Markel Insurance Company will issue refunds to more than 22,000 New York students, including 1,200 students at Wells College in Aurora, as part of a settlement announced Tuesday by state Attorney General Eric Schneiderman and Department of Financial Services superintendent Benjamin Lawsky.
An investigation conducted by Lawsky and Schneiderman's offices found that Markel overcharged college students for health insurance, college accident and sports accident insurance plans. State law requires insurance companies to maintain a minimum loss ratio of 65 percent with all of its health plans. But Markel's plans for students did not meet the minimum requirement mandated by the state.

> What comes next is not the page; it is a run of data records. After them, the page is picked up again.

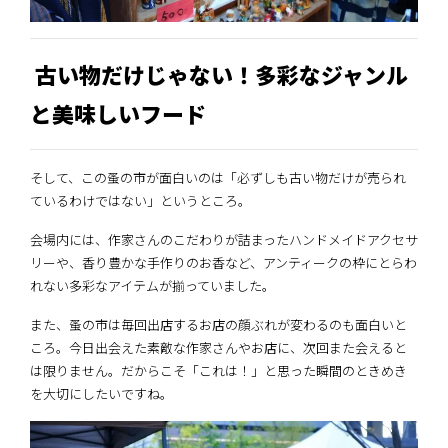
古い物だけじゃない！多彩なジャンル
と美味しいフード
そして、この蚤の市が面白いのは「必ずしも古い物だけが売られ
ているわけではない」というところ。
会場内には、作家さんのこだわりが詰まったハンドメイドアクセサ
リーや、香り豊かな手作りのお香など、アンティークの枠にとらわ
れない多彩なアイテムが揃っていました。
また、蚤の市は毎回出店するお店の顔ぶれが変わるのも面白いと
ころ。今日出会えた素敵な作家さんやお店に、次回また会えると
は限りません。だからこそ「これは！」と思った瞬間のときめき
を大切にしたいですね。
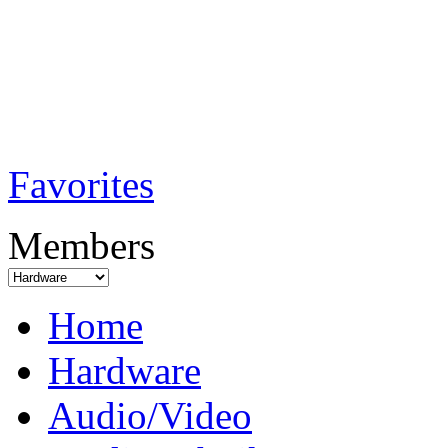
TobiTech - Audi
Testmagazin
Favorites
Members
Home
Hardware
Audio/Video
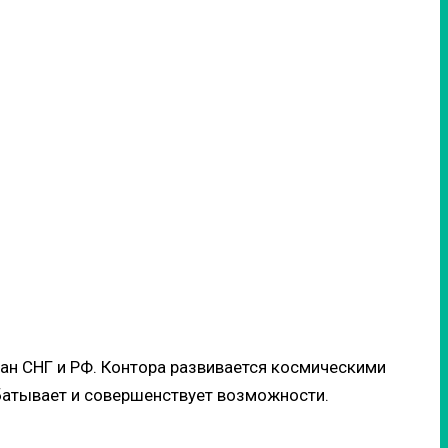
ран СНГ и РФ. Контора развивается космическими
батывает и совершенствует возможности.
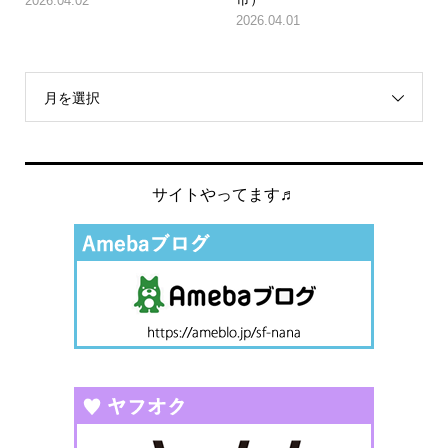
2026.04.02
2026.04.01
月を選択
サイトやってます♬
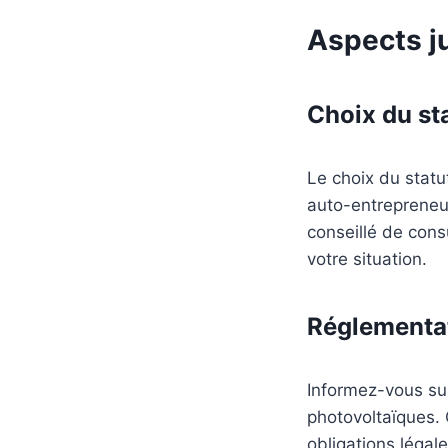
Aspects ju
Choix du sta
Le choix du statu
auto-entrepreneur
conseillé de cons
votre situation.
Réglementa
Informez-vous sur
photovoltaïques. 
obligations légal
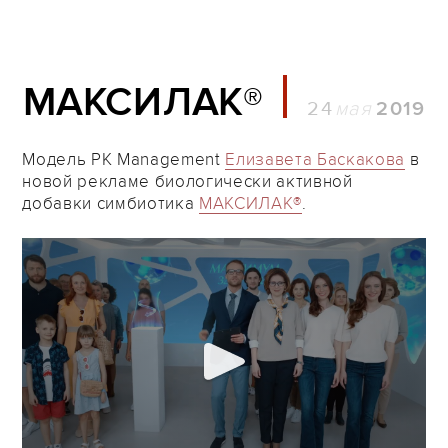
МАКСИЛАК®
24
2019
Модель PK Management
Елизавета Баскакова
в
новой рекламе биологически активной
добавки симбиотика
МАКСИЛАК®
.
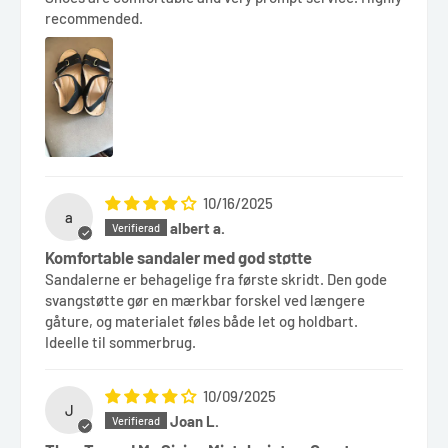
recommended.
10/16/2025
a
albert a.
Komfortable sandaler med god støtte
Sandalerne er behagelige fra første skridt. Den gode
svangstøtte gør en mærkbar forskel ved længere
gåture, og materialet føles både let og holdbart.
Ideelle til sommerbrug.
10/09/2025
J
Joan L.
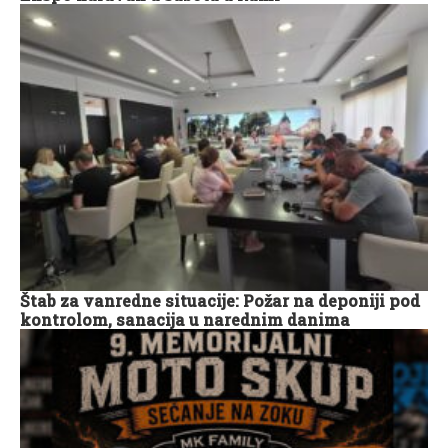
Štab za vanredne situacije: Požar na deponiji pod
kontrolom, sanacija u narednim danima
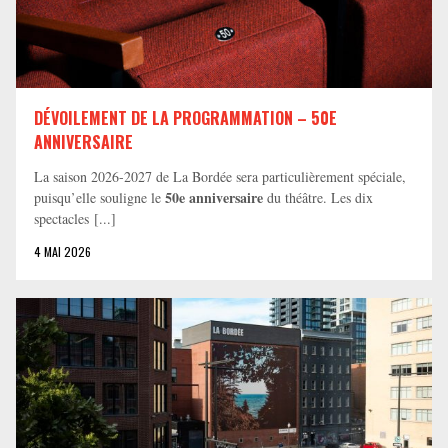
DÉVOILEMENT DE LA PROGRAMMATION – 50E
ANNIVERSAIRE
La saison 2026-2027 de La Bordée sera particulièrement spéciale,
50e anniversaire
puisqu’elle souligne le
du théâtre. Les dix
spectacles [...]
4 MAI 2026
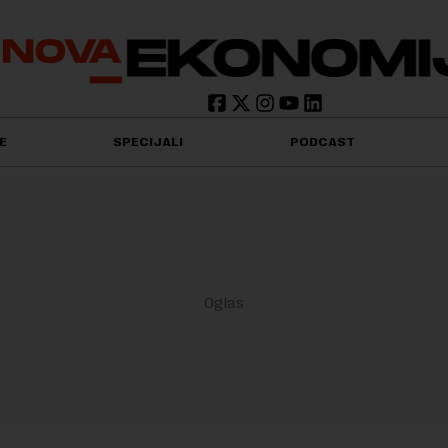
E
SPECIJALI
PODCAST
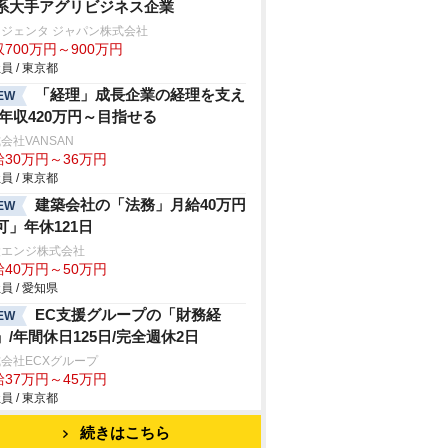
系大手アグリビジネス企業
ジェンタ ジャパン株式会社
700万円～900万円
員 / 東京都
「経理」成長企業の経理を支え
EW
/年収420万円～目指せる
会社VANSAN
給30万円～36万円
員 / 東京都
建築会社の「法務」月給40万円
EW
可」年休121日
設エンジ株式会社
給40万円～50万円
員 / 愛知県
EC支援グループの「財務経
EW
」/年間休日125日/完全週休2日
会社ECXグループ
給37万円～45万円
員 / 東京都
続きはこちら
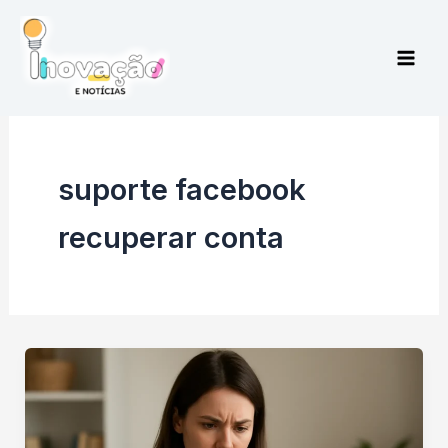
Ir
para
o
conteúdo
suporte facebook
recuperar conta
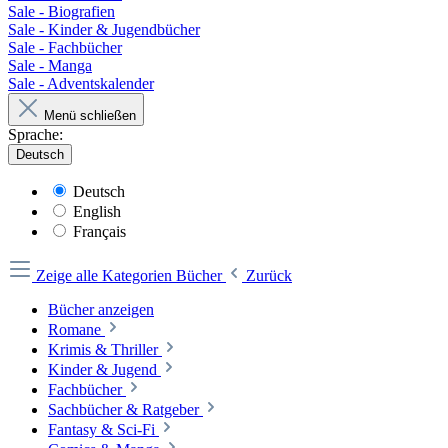
Sale - Biografien
Sale - Kinder & Jugendbücher
Sale - Fachbücher
Sale - Manga
Sale - Adventskalender
Menü schließen
Sprache:
Deutsch
Deutsch
English
Français
Zeige alle Kategorien
Bücher
Zurück
Bücher anzeigen
Romane
Krimis & Thriller
Kinder & Jugend
Fachbücher
Sachbücher & Ratgeber
Fantasy & Sci-Fi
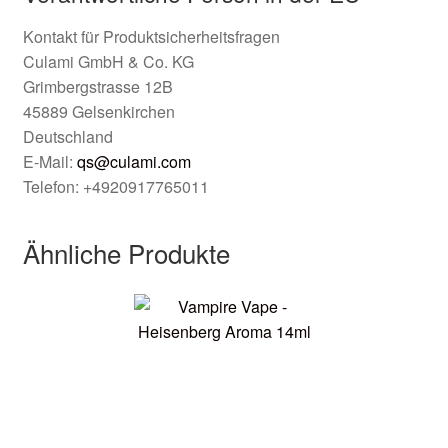
Kontakt für Produktsicherheitsfragen
Culami GmbH & Co. KG
Grimbergstrasse 12B
45889 Gelsenkirchen
Deutschland
E-Mail:
qs@culami.com
Telefon: +4920917765011
Ähnliche Produkte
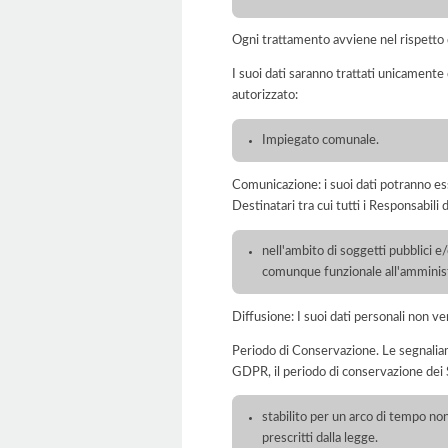
Ogni trattamento avviene nel rispetto d
I suoi dati saranno trattati unicamente
autorizzato:
Impiegato comunale.
Comunicazione: i suoi dati potranno ess
Destinatari tra cui tutti i Responsabil
nell'ambito di soggetti pubblici e
comunque funzionale all'amminist
Diffusione: I suoi dati personali non ve
Periodo di Conservazione. Le segnaliamo c
GDPR, il periodo di conservazione dei S
stabilito per un arco di tempo non
prescritti dalla legge.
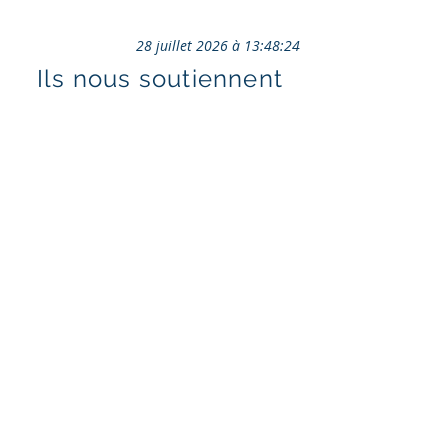
28 juillet 2026 à 13:48:24
Ils nous soutiennent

The terms of the settlement will require Markel to pay $2.75 million in restitution to colleges and students. The company will also pay a $990,000 penalty to the state.
"This settlement sends a clear message: Insurance companies, like everyone else, must play by the rules and work together with government to bring down the cost of health care," Schneiderman said.
College students who had a Markel student health insurance, accident insurance or sports accident insurance plan in 2007-08, 2008-09, 2009-10 and 2011-12 will be eligible for a refund. The average refund that will be issued to each student is $107.
Markel no longer sells student health, accident insurance and sports accident insurance plans in New York.
Wells wasn't the only college or university in central New York affected by the settlement. Approximately 2,250 students at Binghamton University and 1,400 at Colgate University will receive refunds.
More than 460 students at SUNY Institute of Technology at Utica/Rome, 150 at Cazenovia College, 30 at Herkimer County Community College and 15 at Finger Lakes Community College will also receive refunds from Markel.